In a bullish risk reversal trade, you buy a long call, and “pay for the trade” by selling a put at the same time and collecting the premium.

However, MRO calls are extra expensive, so Mark’s adding an additional hedging step. He’s buying a call spread, plus selling the put.

“This is a super bullish trade,” he said. “We’re long the stock – it’s going above $26, up to $30. At $30, the spread makes $4.25.”

“Here’s the risk profile, if you need to see it,” he added, so of course I put it in because CHARTS ARE LIKE CANDY TO ME.

Here’s the trade, which owing to the hedge, I’ll classify as Nickel Slots.

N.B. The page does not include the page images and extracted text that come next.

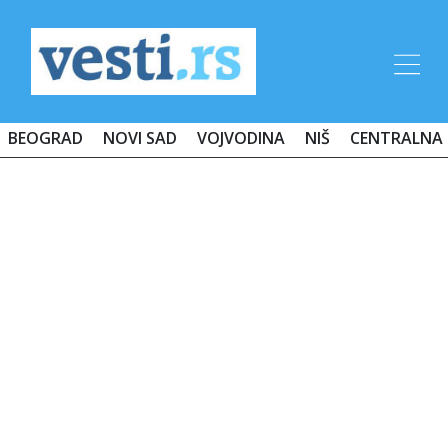
BEOGRAD
NOVI SAD
VOJVODINA
NIŠ
CENTRALNA 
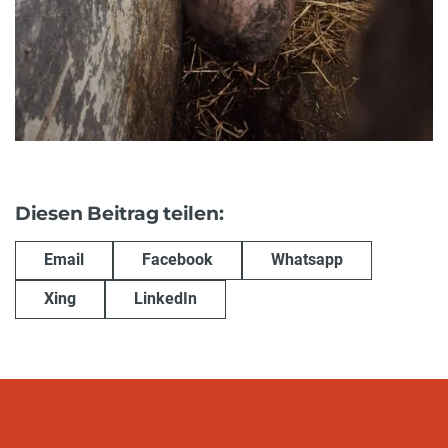
Diesen Beitrag teilen:
Email
Facebook
Whatsapp
Xing
LinkedIn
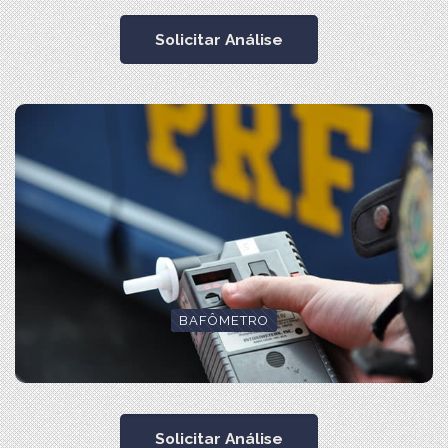
Solicitar Análise
BAFÔMETRO
Solicitar Análise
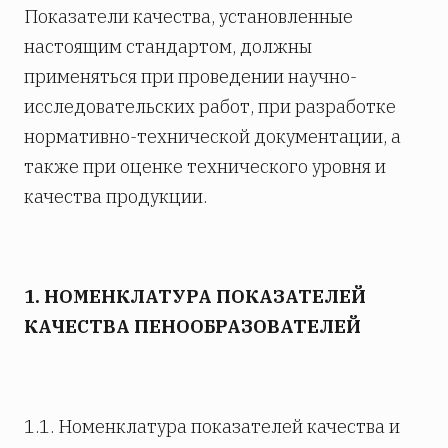
Показатели качества, установленные
настоящим стандартом, должны
применяться при проведении научно-
исследовательских работ, при разработке
нормативно-технической документации, а
также при оценке технического уровня и
качества продукции.
1. НОМЕНКЛАТУРА ПОКАЗАТЕЛЕЙ
КАЧЕСТВА ПЕНООБРАЗОВАТЕЛЕЙ
1.1. Номенклатура показателей качества и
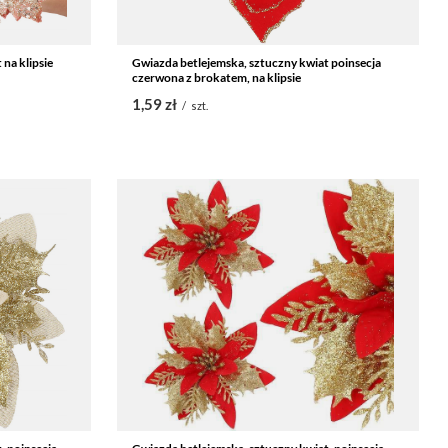
na klipsie
Gwiazda betlejemska, sztuczny kwiat poinsecja
czerwona z brokatem, na klipsie
1,59 zł
/
szt.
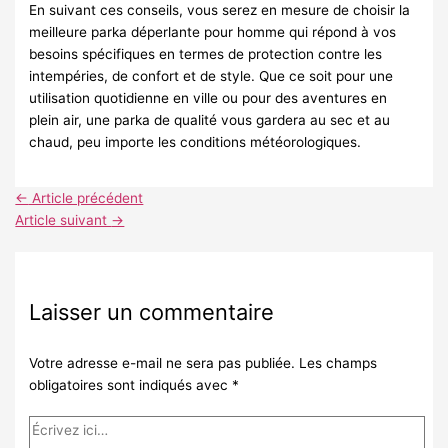
En suivant ces conseils, vous serez en mesure de choisir la
meilleure parka déperlante pour homme qui répond à vos
besoins spécifiques en termes de protection contre les
intempéries, de confort et de style. Que ce soit pour une
utilisation quotidienne en ville ou pour des aventures en
plein air, une parka de qualité vous gardera au sec et au
chaud, peu importe les conditions météorologiques.
←
Article précédent
Article suivant
→
Laisser un commentaire
Votre adresse e-mail ne sera pas publiée.
Les champs
obligatoires sont indiqués avec
*
Écrivez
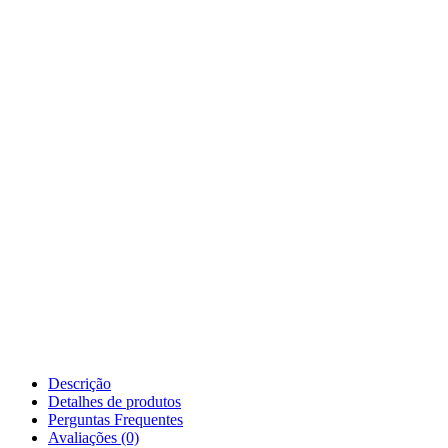
Descrição
Detalhes de produtos
Perguntas Frequentes
Avaliações (0)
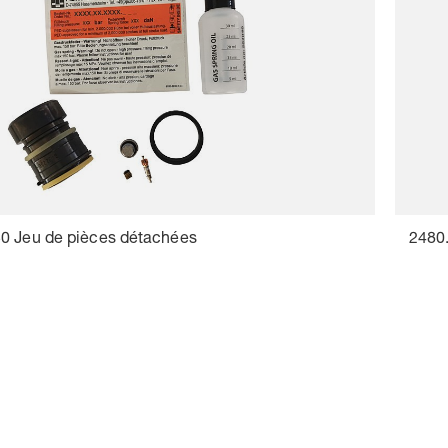
0 Jeu de pièces détachées
2480.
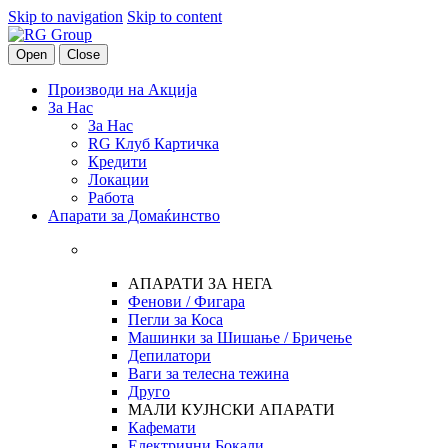
Skip to navigation
Skip to content
Open
Close
Производи на Акција
За Нас
За Нас
RG Клуб Картичка
Кредити
Локации
Работа
Апарати за Домаќинство
АПАРАТИ ЗА НЕГА
Фенови / Фигара
Пегли за Коса
Машинки за Шишање / Бричење
Депилатори
Ваги за телесна тежина
Друго
МАЛИ КУЈНСКИ АПАРАТИ
Кафемати
Електрични Бокали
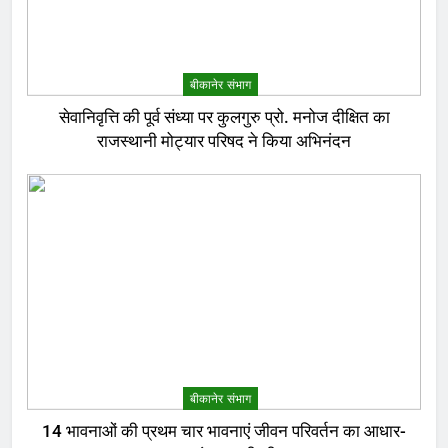
बीकानेर संभाग
सेवानिवृत्ति की पूर्व संध्या पर कुलगुरु प्रो. मनोज दीक्षित का
राजस्थानी मोट्यार परिषद ने किया अभिनंदन
बीकानेर संभाग
14 भावनाओं की प्रथम चार भावनाएं जीवन परिवर्तन का आधार-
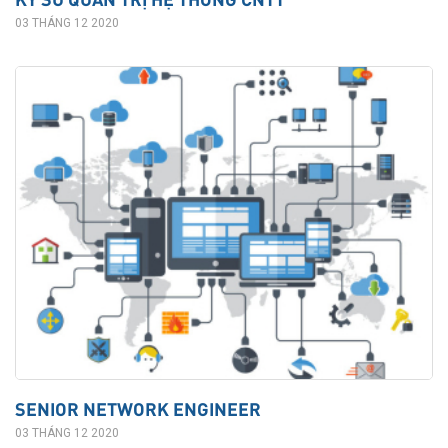
03 THÁNG 12 2020
SENIOR NETWORK ENGINEER
03 THÁNG 12 2020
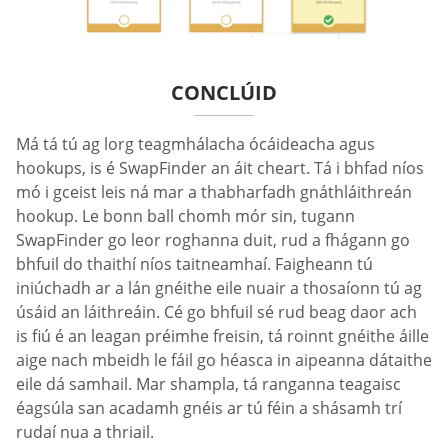
CONCLÚID
Má tá tú ag lorg teagmhálacha ócáideacha agus
hookups, is é SwapFinder an áit cheart. Tá i bhfad níos
mó i gceist leis ná mar a thabharfadh gnáthláithreán
hookup. Le bonn ball chomh mór sin, tugann
SwapFinder go leor roghanna duit, rud a fhágann go
bhfuil do thaithí níos taitneamhaí. Faigheann tú
iniúchadh ar a lán gnéithe eile nuair a thosaíonn tú ag
úsáid an láithreáin. Cé go bhfuil sé rud beag daor ach
is fiú é an leagan préimhe freisin, tá roinnt gnéithe áille
aige nach mbeidh le fáil go héasca in aipeanna dátaithe
eile dá samhail. Mar shampla, tá ranganna teagaisc
éagsúla san acadamh gnéis ar tú féin a shásamh trí
rudaí nua a thriail.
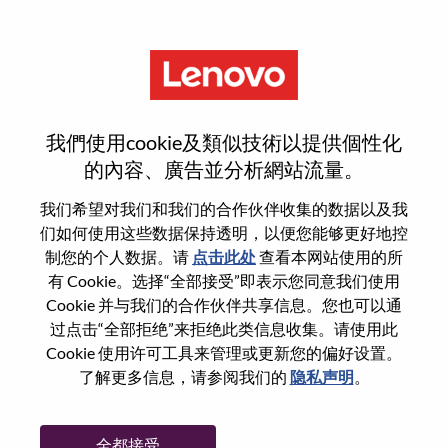
菜单
OEM Solutions Architect -
我們使用cookie及類似技術以提供個性化
France
的內容、廣告並分析網站流量。
我们希望对我们和我们的合作伙伴收集的数据以及我
们如何使用这些数据保持透明，以便您能够更好地控
制您的个人数据。请
点击此处
查看本网站使用的所
有 Cookie。选择“全部接受”即表示您同意我们使用
基本信息
Cookie 并与我们的合作伙伴共享信息。您也可以通
过点击“全部拒绝”来拒绝此类信息收集。请使用此
Cookie 使用许可工具来管理或更新您的偏好设置。
职位编号:
WD00079166
了解更多信息，请参阅我们的
隐私声明
。
工作领域:
Hardware Engineering
国家/地区:
法国
全都接受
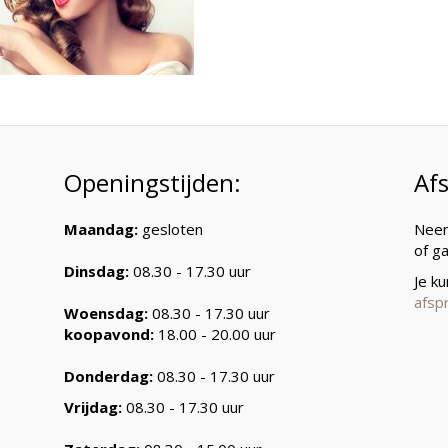
Openingstijden:
Af
Maandag:
gesloten
Neem
of g
Dinsdag:
08.30 - 17.30 uur
Je k
afsp
Woensdag:
08.30 - 17.30 uur
koopavond:
18.00 - 20.00 uur
Donderdag:
08.30 - 17.30 uur
Vrijdag:
08.30 - 17.30 uur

I’ll also call it “instant oil money,” because as you’re aware, you’re collecting a premium right away when you sell the put.

Take a deep breath, because as I said, this one’s a little complicated…


Actions to Take:

1) Sell to Open the MRO August 19, 2022 $20 Put for $1.00 or better.

2) Buy-to-Open the MRO August 19, 2022 $26 Call and on the same order ticket, Sell-to-Open the MRO August 19, 2022 $30 Call. Pay up to $0.75 for the spread.

Collect $0.25 net for the entire trade.

Enter as a Good til Canceled Order (GTC).

I’ll be back tomorrow with a Tim feature – he’s promised to make me a video explaining what not to buy ahead of the recession, as we all get ready for his 8 pm session telling us what we should buy.

Again, you can reserve your seat for the session right here.

Hang loose!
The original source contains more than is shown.